Introduction to Hyperconverged Infrastructure

04 Jul 2021

I wanted to learn about this topic because I saw a paper on software-defined persistent memory, whose concept was inspired by software-defined storage. It turns out that software-defined storage is a part of a larger infrastructure called HyperConverged Infrastructure (HCI). This idea seems to be gaining popularity in datacenters in the past 5-10 years. I am interested to learn about the idea behind it and potentially how persistent memory can fit into this infrastructure.

Virtualization [1]

Virtualization allows us to use software to emulate hardware by abstracting the physical hardware from the operating system. This abstration is done by the hypervisor, which allows us to run virtualized servers, called virtual machines (VM).

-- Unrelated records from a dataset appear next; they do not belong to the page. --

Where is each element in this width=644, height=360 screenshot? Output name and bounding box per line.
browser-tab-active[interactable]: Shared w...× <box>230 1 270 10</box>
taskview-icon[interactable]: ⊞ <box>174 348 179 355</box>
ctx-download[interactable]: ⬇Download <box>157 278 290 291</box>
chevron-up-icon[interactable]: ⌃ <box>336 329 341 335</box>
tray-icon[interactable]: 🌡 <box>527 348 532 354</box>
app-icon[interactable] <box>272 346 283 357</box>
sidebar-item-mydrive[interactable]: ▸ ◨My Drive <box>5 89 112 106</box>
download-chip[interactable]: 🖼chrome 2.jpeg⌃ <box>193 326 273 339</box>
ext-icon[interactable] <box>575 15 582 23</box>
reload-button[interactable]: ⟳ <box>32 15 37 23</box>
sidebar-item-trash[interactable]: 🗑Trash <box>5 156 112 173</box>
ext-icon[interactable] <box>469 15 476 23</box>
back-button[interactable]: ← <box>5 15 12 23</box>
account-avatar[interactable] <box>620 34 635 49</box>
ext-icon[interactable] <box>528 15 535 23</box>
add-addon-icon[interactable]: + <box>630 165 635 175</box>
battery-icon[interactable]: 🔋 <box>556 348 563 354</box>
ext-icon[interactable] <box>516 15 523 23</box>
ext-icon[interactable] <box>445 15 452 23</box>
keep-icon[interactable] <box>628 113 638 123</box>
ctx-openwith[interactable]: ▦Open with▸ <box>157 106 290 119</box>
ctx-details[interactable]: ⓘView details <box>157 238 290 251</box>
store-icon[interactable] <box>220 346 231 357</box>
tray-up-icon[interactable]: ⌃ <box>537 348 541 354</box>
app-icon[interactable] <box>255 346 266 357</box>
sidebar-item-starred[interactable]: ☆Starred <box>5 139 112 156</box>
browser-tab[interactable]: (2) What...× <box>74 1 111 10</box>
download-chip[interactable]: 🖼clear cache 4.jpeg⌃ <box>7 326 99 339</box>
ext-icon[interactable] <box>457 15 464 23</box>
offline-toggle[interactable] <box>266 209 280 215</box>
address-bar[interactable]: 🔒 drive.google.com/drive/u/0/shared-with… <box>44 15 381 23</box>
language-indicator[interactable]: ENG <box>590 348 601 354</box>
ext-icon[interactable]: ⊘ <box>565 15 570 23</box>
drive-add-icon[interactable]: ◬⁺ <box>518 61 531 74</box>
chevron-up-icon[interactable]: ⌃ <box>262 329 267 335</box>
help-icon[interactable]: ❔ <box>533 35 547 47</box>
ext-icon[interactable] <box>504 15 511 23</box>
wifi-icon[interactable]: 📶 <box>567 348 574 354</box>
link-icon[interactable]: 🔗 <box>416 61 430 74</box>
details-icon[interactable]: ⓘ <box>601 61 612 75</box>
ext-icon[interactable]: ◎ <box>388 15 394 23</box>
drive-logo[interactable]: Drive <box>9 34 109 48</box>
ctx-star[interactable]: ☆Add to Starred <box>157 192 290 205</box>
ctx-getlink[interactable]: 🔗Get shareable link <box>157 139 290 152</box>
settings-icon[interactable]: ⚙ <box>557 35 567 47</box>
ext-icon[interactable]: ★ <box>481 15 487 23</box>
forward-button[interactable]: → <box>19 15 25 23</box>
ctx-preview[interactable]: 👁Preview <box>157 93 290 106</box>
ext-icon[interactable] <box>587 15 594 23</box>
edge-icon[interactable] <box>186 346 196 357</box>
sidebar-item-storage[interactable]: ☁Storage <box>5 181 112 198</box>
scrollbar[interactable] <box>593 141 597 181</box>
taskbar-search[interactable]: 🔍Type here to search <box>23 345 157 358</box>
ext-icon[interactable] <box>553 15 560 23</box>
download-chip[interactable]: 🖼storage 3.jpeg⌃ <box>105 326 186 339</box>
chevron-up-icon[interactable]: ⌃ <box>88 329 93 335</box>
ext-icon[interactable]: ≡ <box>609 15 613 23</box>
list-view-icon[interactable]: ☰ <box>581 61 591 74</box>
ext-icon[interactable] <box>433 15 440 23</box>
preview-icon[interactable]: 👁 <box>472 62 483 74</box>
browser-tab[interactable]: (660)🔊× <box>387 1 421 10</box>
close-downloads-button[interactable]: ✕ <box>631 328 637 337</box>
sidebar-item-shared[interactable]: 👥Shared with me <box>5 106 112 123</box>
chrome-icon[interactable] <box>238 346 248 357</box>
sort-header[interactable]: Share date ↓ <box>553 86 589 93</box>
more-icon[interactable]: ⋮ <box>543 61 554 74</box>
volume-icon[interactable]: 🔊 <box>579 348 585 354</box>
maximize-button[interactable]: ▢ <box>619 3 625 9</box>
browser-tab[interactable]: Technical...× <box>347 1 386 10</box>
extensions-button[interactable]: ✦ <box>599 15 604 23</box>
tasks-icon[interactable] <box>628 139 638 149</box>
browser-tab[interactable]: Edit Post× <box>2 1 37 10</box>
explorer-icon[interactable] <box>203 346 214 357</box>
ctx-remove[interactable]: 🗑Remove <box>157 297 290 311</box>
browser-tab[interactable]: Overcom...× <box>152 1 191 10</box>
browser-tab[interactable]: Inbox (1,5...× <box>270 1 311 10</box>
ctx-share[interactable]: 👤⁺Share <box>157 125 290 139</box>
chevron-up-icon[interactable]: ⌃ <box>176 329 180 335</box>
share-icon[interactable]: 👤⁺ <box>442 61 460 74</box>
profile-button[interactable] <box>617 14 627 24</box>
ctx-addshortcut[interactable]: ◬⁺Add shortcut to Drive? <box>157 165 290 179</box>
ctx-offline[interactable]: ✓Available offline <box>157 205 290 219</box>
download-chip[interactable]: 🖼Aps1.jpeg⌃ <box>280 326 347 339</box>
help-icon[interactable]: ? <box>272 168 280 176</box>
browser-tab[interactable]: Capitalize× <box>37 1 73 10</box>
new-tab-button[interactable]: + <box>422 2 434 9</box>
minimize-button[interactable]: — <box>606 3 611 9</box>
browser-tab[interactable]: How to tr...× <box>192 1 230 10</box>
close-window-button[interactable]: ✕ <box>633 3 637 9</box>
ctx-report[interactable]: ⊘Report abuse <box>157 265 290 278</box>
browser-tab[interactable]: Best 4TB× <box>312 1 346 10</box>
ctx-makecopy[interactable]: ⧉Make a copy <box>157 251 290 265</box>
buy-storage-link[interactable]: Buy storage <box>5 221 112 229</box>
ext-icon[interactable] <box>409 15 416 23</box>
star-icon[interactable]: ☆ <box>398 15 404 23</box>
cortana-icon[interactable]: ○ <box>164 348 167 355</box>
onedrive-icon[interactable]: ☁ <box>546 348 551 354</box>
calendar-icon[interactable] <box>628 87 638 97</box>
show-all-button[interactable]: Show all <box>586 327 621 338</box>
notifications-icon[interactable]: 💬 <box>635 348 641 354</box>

Great solution! Virtualization enables many benefits, such as ease of management (a single interface), VM portability, availability, higher hardware utilization etc.

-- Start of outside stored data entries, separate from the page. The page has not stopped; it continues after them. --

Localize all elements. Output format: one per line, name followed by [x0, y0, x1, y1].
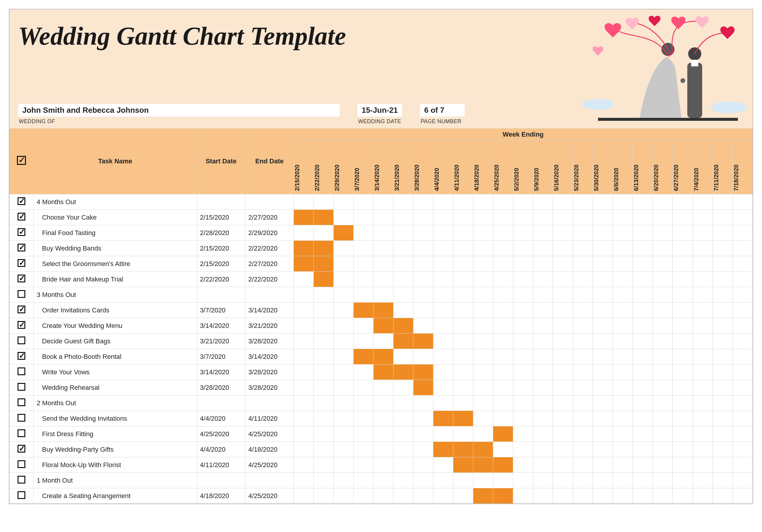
- gantt-cell[interactable]: [593, 380, 613, 395]
- gantt-cell[interactable]: [293, 395, 313, 411]
- gantt-cell[interactable]: [732, 194, 752, 210]
- gantt-cell[interactable]: [653, 210, 673, 225]
- gantt-cell[interactable]: [673, 225, 693, 241]
- gantt-cell[interactable]: [593, 427, 613, 442]
- gantt-cell[interactable]: [613, 395, 633, 411]
- gantt-cell[interactable]: [353, 210, 373, 225]
- gantt-cell[interactable]: [353, 365, 373, 380]
- gantt-cell[interactable]: [673, 287, 693, 302]
- gantt-cell[interactable]: [414, 302, 433, 318]
- gantt-cell[interactable]: [633, 318, 653, 334]
- gantt-cell[interactable]: [573, 241, 593, 256]
- gantt-cell[interactable]: [713, 302, 732, 318]
- gantt-cell[interactable]: [732, 334, 752, 349]
- gantt-cell[interactable]: [613, 457, 633, 473]
- gantt-cell[interactable]: [493, 287, 513, 302]
- gantt-cell[interactable]: [713, 256, 732, 272]
- gantt-cell[interactable]: [493, 457, 513, 473]
- gantt-cell[interactable]: [653, 318, 673, 334]
- gantt-cell[interactable]: [673, 427, 693, 442]
- gantt-cell[interactable]: [513, 194, 533, 210]
- gantt-cell[interactable]: [493, 210, 513, 225]
- gantt-cell[interactable]: [573, 272, 593, 287]
- gantt-cell[interactable]: [732, 256, 752, 272]
- gantt-cell[interactable]: [473, 241, 493, 256]
- gantt-cell[interactable]: [693, 334, 713, 349]
- gantt-cell[interactable]: [333, 210, 353, 225]
- gantt-cell[interactable]: [553, 411, 573, 427]
- gantt-cell[interactable]: [433, 442, 453, 457]
- task-checkbox-cell[interactable]: [10, 241, 34, 256]
- task-checkbox-cell[interactable]: [10, 365, 34, 380]
- gantt-cell[interactable]: [713, 411, 732, 427]
- gantt-cell[interactable]: [293, 334, 313, 349]
- gantt-cell[interactable]: [573, 210, 593, 225]
- gantt-cell[interactable]: [473, 395, 493, 411]
- gantt-cell[interactable]: [533, 210, 553, 225]
- gantt-cell[interactable]: [293, 442, 313, 457]
- gantt-cell[interactable]: [433, 334, 453, 349]
- gantt-cell[interactable]: [732, 210, 752, 225]
- gantt-cell[interactable]: [353, 488, 373, 504]
- gantt-cell[interactable]: [414, 442, 433, 457]
- gantt-cell[interactable]: [394, 225, 414, 241]
- gantt-cell[interactable]: [374, 256, 394, 272]
- gantt-cell[interactable]: [453, 457, 473, 473]
- gantt-cell[interactable]: [453, 256, 473, 272]
- gantt-cell[interactable]: [553, 473, 573, 488]
- gantt-cell[interactable]: [453, 272, 473, 287]
- gantt-cell[interactable]: [673, 457, 693, 473]
- start-date[interactable]: 2/15/2020: [197, 210, 245, 225]
- gantt-cell[interactable]: [333, 457, 353, 473]
- gantt-cell[interactable]: [414, 349, 433, 365]
- gantt-cell[interactable]: [533, 302, 553, 318]
- gantt-cell[interactable]: [732, 411, 752, 427]
- gantt-cell[interactable]: [493, 411, 513, 427]
- gantt-cell[interactable]: [394, 287, 414, 302]
- gantt-cell[interactable]: [593, 272, 613, 287]
- gantt-cell[interactable]: [553, 365, 573, 380]
- gantt-cell[interactable]: [353, 302, 373, 318]
- start-date[interactable]: [197, 194, 245, 210]
- task-checkbox-cell[interactable]: [10, 210, 34, 225]
- gantt-cell[interactable]: [633, 334, 653, 349]
- gantt-cell[interactable]: [732, 318, 752, 334]
- gantt-cell[interactable]: [533, 334, 553, 349]
- task-name[interactable]: Select the Groomsmen's Attire: [34, 256, 197, 272]
- gantt-cell[interactable]: [553, 256, 573, 272]
- gantt-cell[interactable]: [453, 318, 473, 334]
- task-checkbox-cell[interactable]: [10, 395, 34, 411]
- gantt-cell[interactable]: [414, 365, 433, 380]
- gantt-cell[interactable]: [673, 395, 693, 411]
- gantt-cell[interactable]: [394, 488, 414, 504]
- gantt-cell[interactable]: [333, 427, 353, 442]
- gantt-cell[interactable]: [533, 256, 553, 272]
- gantt-cell[interactable]: [493, 488, 513, 504]
- gantt-cell[interactable]: [693, 380, 713, 395]
- task-checkbox-cell[interactable]: [10, 334, 34, 349]
- gantt-cell[interactable]: [333, 488, 353, 504]
- gantt-cell[interactable]: [633, 442, 653, 457]
- end-date[interactable]: [245, 287, 294, 302]
- start-date[interactable]: [197, 473, 245, 488]
- gantt-cell[interactable]: [394, 473, 414, 488]
- gantt-cell[interactable]: [394, 302, 414, 318]
- gantt-cell[interactable]: [493, 380, 513, 395]
- gantt-cell[interactable]: [453, 225, 473, 241]
- end-date[interactable]: 3/14/2020: [245, 349, 294, 365]
- gantt-cell[interactable]: [353, 457, 373, 473]
- gantt-cell[interactable]: [333, 241, 353, 256]
- gantt-cell[interactable]: [732, 349, 752, 365]
- gantt-cell[interactable]: [473, 380, 493, 395]
- gantt-cell[interactable]: [633, 256, 653, 272]
- gantt-cell[interactable]: [713, 457, 732, 473]
- gantt-cell[interactable]: [653, 349, 673, 365]
- gantt-cell[interactable]: [353, 380, 373, 395]
- gantt-cell[interactable]: [333, 302, 353, 318]
- gantt-cell[interactable]: [333, 225, 353, 241]
- task-checkbox-cell[interactable]: [10, 256, 34, 272]
- gantt-cell[interactable]: [533, 427, 553, 442]
- gantt-cell[interactable]: [313, 442, 333, 457]
- gantt-cell[interactable]: [633, 395, 653, 411]
- end-date[interactable]: 3/28/2020: [245, 334, 294, 349]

Figure 1: Server virtualization. The hypervisor is running two VMs on top of a single physical server [1].

HCI [1]

At a high level, HCI combines different platforms into a single platform. In terms of server hardware, this means combining compute (CPU, memory) and storage (SSD, disk) into a single server. Hmmm, so this is just like our own personal computers? we are used to this concept, but this is not how datacenters were built. For example, in datacenters that impelment storage area network (SAN), all the storage devices are combined and placed in one location instead of residing locally beside each CPU. One of HCI’s main goals is to simplify data center management, that is, eliminate siloes of management. Figure 2 shows four silos. In this context, silo indicates isolation and separation.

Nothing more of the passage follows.